Lauren Rosenberg: US woman sues Google ‘after Maps directions caused accident’
An American woman, Lauren Rosenberg, is suing Google, the search engine giant, because she was hit by a car after following its “safe” online mapping service. (The Telegraph)
結果的にこの訴訟は事故にあった女性の敗訴で終わっているようですが、これが認められてしまうと、メーカー側もビクビクしながらカーナビをつくらないといけません。もしくは、説明書に「ナビゲーションのご利用により生命の危機に瀕する場合があります。」とか「指示された道路状況によっては死亡する場合があります。自己責任でご利用ください。」といった注意書きが出てくるかもしれませんね。
どんどんエスカレートする過剰なまでの配慮
この件で感じるのは、いろんな分野で過保護とも思える消費者保護が最近目立つということ。
本来は力を持ちすぎた企業への対抗措置として法整備がなされたりしていくと思うのですが、あまりにも過剰な保護主義がとられると、消費者の力が衰えてしまうのではないかという懸念です。
法的な基準を守らない企業による不祥事が多数起きていることも事実ですが、その一方で、その基準や安全マークに過剰に頼り過ぎている消費者・利用者がいるような気がしています。このステッカーが貼ってあるから大丈夫、このマークがあるから安心というのは目安であって、最終的な責任は消費者・利用者側にあると思うのです。
畑でとれた野菜の消費期限は?
昔は八百屋・魚屋で買ってきた野菜や果物には消費期限なんてありませんでしたし、どうやって保存しいつまでに食べるかというのは消費者それぞれが自分の知識をフル回転させながら考えて行ったものです。たまには腐らせてしまって失敗することもあるでしょうし、悪くなったものを口に入れてしまって、「うわぁ~~!」と吐き出した経験も(汚い話でごめんなさい。)

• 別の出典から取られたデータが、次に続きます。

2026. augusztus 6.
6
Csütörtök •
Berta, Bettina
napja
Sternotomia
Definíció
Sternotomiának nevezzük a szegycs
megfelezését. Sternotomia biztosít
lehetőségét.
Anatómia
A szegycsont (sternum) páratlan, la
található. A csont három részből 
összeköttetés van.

人は失敗を重ねながら学んでいくとよくいわれますが、「変な味がする・・・」という感覚を身につけて、失敗しながら、おかしい、と判断していくものだと思います。
しかし、こうやって行政側からの保護、製品を提供する側からの過剰な親切サービスの結果、利用する側の消費者や利用者の力がどんどんと落ちているような気がしてなりません。訴訟でも、アメリカのように安易に訴えた側の主張を認めてしまうことは、長期的には非常に怖い状態になるのではないかと心配します。
カーナビの話からちょっとずれてしまいましたが、こういう状況にある今のビジネスの現状。
わがままなお客とみるか、お客様は神様ですとみるか、難しい課題ですね。
ビジネスするには非常に難しい時代になりました。